California Lieutenant Gov. Gavin Newsom said a quintet of gun-control measures will be taken directly to state voters in November 2016, including background checks for ammunition sales.
Newsom, who is running for governor in 2018, acknowledged on MSNBC that California ballot propositions can be unpredictable. Take, for example, Prop. 187 to keep illegal immigrants from accessing taxpayer services or Prop. 209 against the use of race as a factor in college admissions.
“We have direct democracy in California. Sometimes it runs amok, but sometimes it’s empowering. Right now, we know the NRA, their home court is legislative bodies. Certainly in Congress but legislative branches even in Democratic states like California,” he said. “There are a series of things we’ve tried to do legislatively that have either been watered down or rejected because of intimidation and the tactics the NRA are specialists at. The opportunity now is to go direct to the voters, that overwhelmingly support common sense backgrounds and empower the voters. ”
“They won’t be intimidated as politicians are intimidated by the NRA. That’s what we’re counting on next year.”
Newsom, the former mayor of San Francisco, said he thinks the ballot measures will pass “because it’s the right thing to do, and because people support overwhelmingly background checks.”
“It makes no sense, does it? You have background checks on guns. And California actually has a very comprehensive background check system that’s been in place close to a quarter of a century, but not on ammunition. The most deadly part of a gun is the ammunition. And the reality is you can buy ammunition at the laundromat. You can buy it at the grocery store. There’s no licensing requirements. So, all we’ll do is submit the ammunition to the same background check that currently exists for guns. We think it’s common sense,” he said. “Of course, the NRA thinks it’s confiscatory. They think it’s an assault on the Second Amendment. That’s nonsense. I think the voters are going to subscribe to our point of view and no longer their point of view.”

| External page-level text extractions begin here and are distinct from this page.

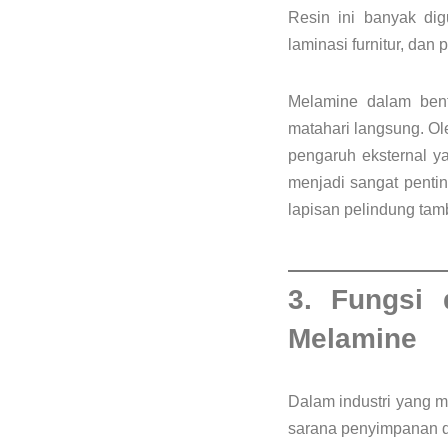
Resin ini banyak dig
laminasi furnitur, dan p
Melamine dalam bentu
matahari langsung. Ol
pengaruh eksternal y
menjadi sangat penting
lapisan pelindung tam
3. Fungsi
Melamine
Dalam industri yang m
sarana penyimpanan d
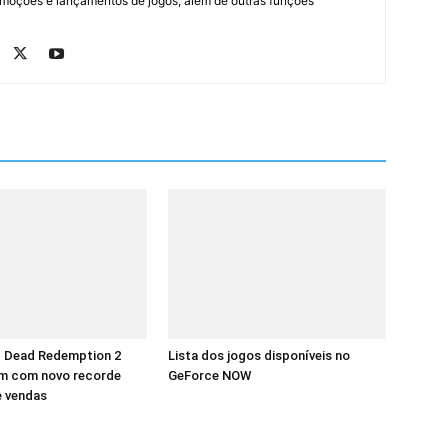
romoções e lançamentos de jogos, além de outras funções
d Dead Redemption 2
Lista dos jogos disponíveis no
m com novo recorde
GeForce NOW
e vendas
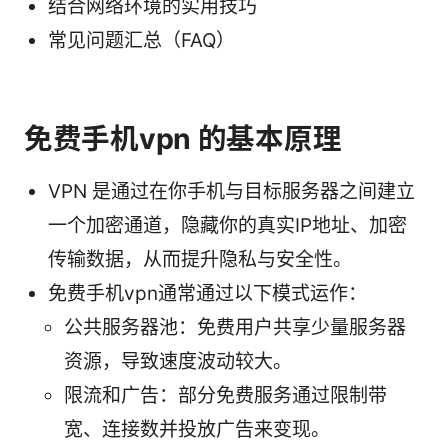
结合网络环境的实用技巧
常见问题汇总（FAQ）
免费手机vpn 的基本原理
VPN 是通过在你手机与目标服务器之间建立
一个加密通道，隐藏你的真实IP地址、加密
传输数据，从而提升隐私与安全性。
免费手机vpn通常通过以下模式运作：
公共服务器池：免费用户共享少量服务器
资源，导致速度波动较大。
限流和广告：部分免费服务通过限制带
宽、连接数并投放广告来变现。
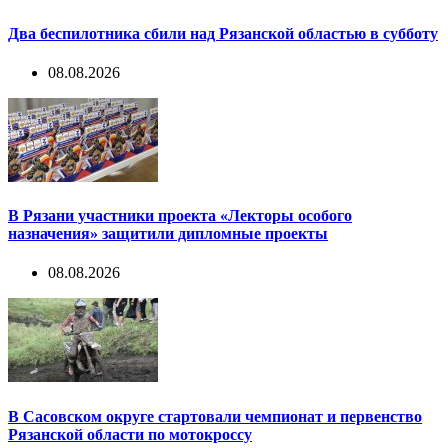
Два беспилотника сбили над Рязанской областью в субботу
08.08.2026
В Рязани участники проекта «Лекторы особого
назначения» защитили дипломные проекты
08.08.2026
В Сасовском округе стартовали чемпионат и первенство
Рязанской области по мотокроссу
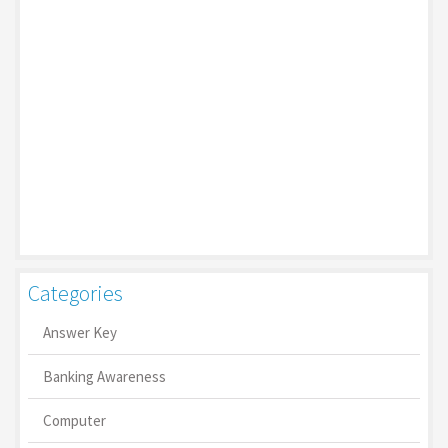
Categories
Answer Key
Banking Awareness
Computer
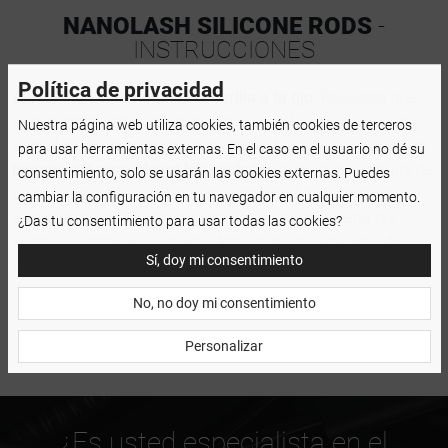
NANOLASH SILICONE RODS
-
INSTRUCCIONES
Política de privacidad
Ajusta bien el tamaño de la varilla a tu ojo
. Recuerda que
se pueden recortar libremente para que la varilla se ajuste
Nuestra página web utiliza cookies, también cookies de terceros
bien al ojo y no cause ninguna molestia. Aplica un poco de
para usar herramientas externas. En el caso en el usuario no dé su
pegamento para elevar las pestañas
debajo de la varilla de
consentimiento, solo se usarán las cookies externas. Puedes
pestañas para fijarla bien a tu párpado. Aplica el mismo
cambiar la configuración en tu navegador en cualquier momento.
pegamento en la parte superior de la varilla y peina las
¿Das tu consentimiento para usar todas las cookies?
pestañas sobre ella, separándolas bien con un peine de
Sí, doy mi consentimiento
lifting y laminación de pestañas.
No, no doy mi consentimiento
Personalizar
¿Es usted especialista en el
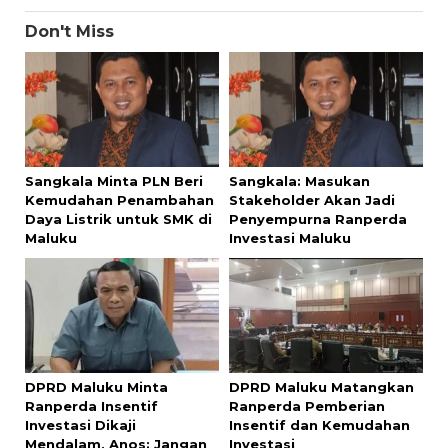
Don't Miss
Sangkala Minta PLN Beri
Sangkala: Masukan
Kemudahan Penambahan
Stakeholder Akan Jadi
Daya Listrik untuk SMK di
Penyempurna Ranperda
Maluku
Investasi Maluku
DPRD Maluku Minta
DPRD Maluku Matangkan
Ranperda Insentif
Ranperda Pemberian
Investasi Dikaji
Insentif dan Kemudahan
Mendalam, Anos: Jangan
Investasi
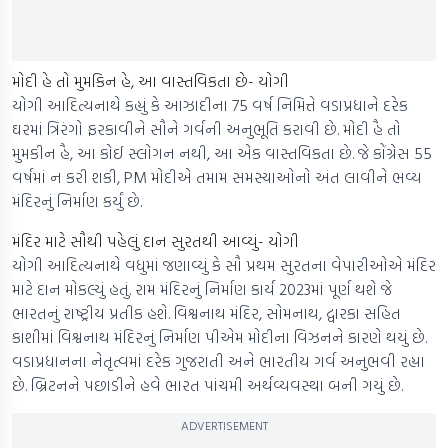
મોદી હે તો મુમકિન હે, આ વાસ્તવિકતા છે- યોગી
યોગી આદિત્યનાથે કહ્યું કે આઝાદીના 75 વર્ષ નિમિત્તે વડાપ્રધાને દરેક
ઘરમાં ત્રિરંગો ફરકાવીને સૌને ગર્વની અનુભૂતિ કરાવી છે. મોદી હૈ તો
મુમકીન હૈ, આ કોઈ સ્લોગન નથી, આ એક વાસ્તવિકતા છે. જે કોંગ્રેસ 55
વર્ષમાં ન કરી શકી, PM મોદીએ તમામ સમસ્યાઓનો અંત લાવીને ભવ્ય
મંદિરનું નિર્માણ કર્યું છે.
મંદિર માટે સૌથી પહેલું દાન સુરતથી આવ્યું- યોગી
યોગી આદિત્યનાથે વધુમાં જણાવ્યું કે સૌ પ્રથમ સુરતના વેપારીઓએ મંદિર
માટે દાન મોકલ્યું હતું. રામ મંદિરનું નિર્માણ કાર્ય 2023માં પૂર્ણ થશે જે
ભારતનું રાષ્ટ્રીય પ્રતીક હશે. વિશ્વનાથ મંદિર, સોમનાથ, દ્વારકા સહિત
કાશીમાં વિશ્વનાથ મંદિરનું નિર્માણ પીએમ મોદીના વિઝનને કારણે થયું છે.
વડાપ્રધાનના નેતૃત્વમાં દરેક ગુજરાતી અને ભારતીય ગર્વ અનુભવી રહ્યા
છે. બ્રિટનને પછાડીને હવે ભારત પાંચમી અર્થવ્યવસ્થા બની ગયું છે.
ADVERTISEMENT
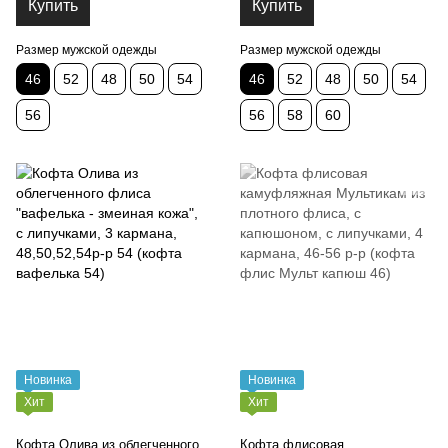
Купить
Купить
Размер мужской одежды
Размер мужской одежды
46
52
48
50
54
46
52
48
50
54
56
56
58
60
Новинка
Новинка
Хит
Хит
Кофта Олива из облегченного
Кофта флисовая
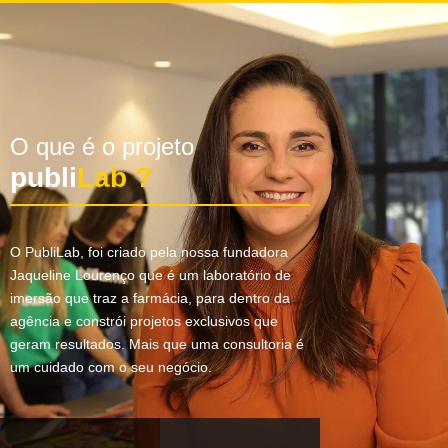
O que é o projeto
publi
Lab ?
O PubliLab, foi criado pela nossa fundadora
Jaqueline Lourenço que é um laboratório de
imersão que traz a farmácia, para dentro da
agência e constrói projetos exclusivos que
geram resultados. Mais que uma consultoria é
um cuidado com o seu negócio.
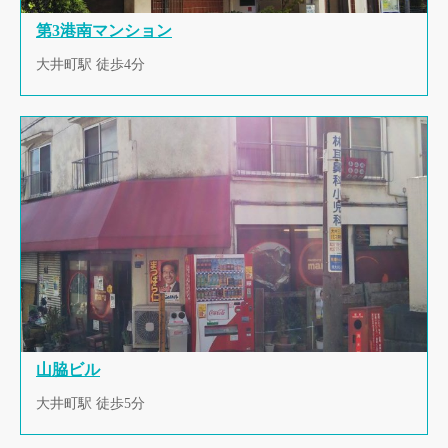
第3港南マンション
大井町駅 徒歩4分
山脇ビル
大井町駅 徒歩5分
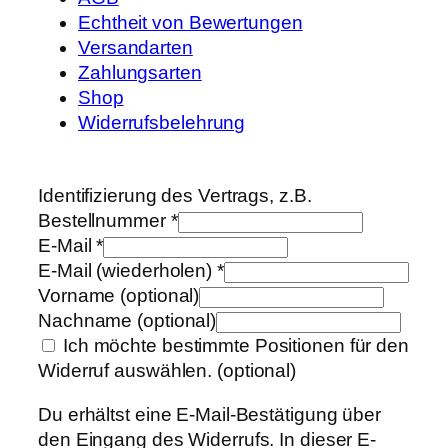
Echtheit von Bewertungen
Versandarten
Zahlungsarten
Shop
Widerrufsbelehrung
Identifizierung des Vertrags, z.B.
Bestellnummer
*
E-Mail
*
E-Mail (wiederholen)
*
Vorname
(optional)
Nachname
(optional)
Ich möchte bestimmte Positionen für den
Widerruf auswählen.
(optional)
Du erhältst eine E-Mail-Bestätigung über
den Eingang des Widerrufs. In dieser E-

Newsom insisted it’s “not good enough” to “sit back and send out a press release with some pabulum with condolences to family members” after mass shootings.
“The message is clear. Submit the same requirements we do for guns for ammunition. Lost and stolen guns should be reported. Magazines of 11 bullets or more should no longer be in individuals’ possession. Coordinate and collaborate more effectively with the federal databases and deal with relinquishment of guns that are already in the hands of people that are convicted felons. There’s tens of thousands of guns in California right now that are legally in the hands of convicted felons, and we have no relinquishment procedure. And we want to establish that,” the lieutenant governor continued.
“So, five key provisions, and we put them on the ballot in November 2016. The voters, I believe, will step up and step in in a big way. Hopefully, that will be resonant and we’ll see a dozen plus similar states begin to do this same things and we will turn this around where we no longer feel powerless, but we feel empowered and we have the ability, I think, with the example to enliven people’s senses in other states where they can say, you know, we can take these guys on, we can win. We don’t have to be victims in this debate any longer.”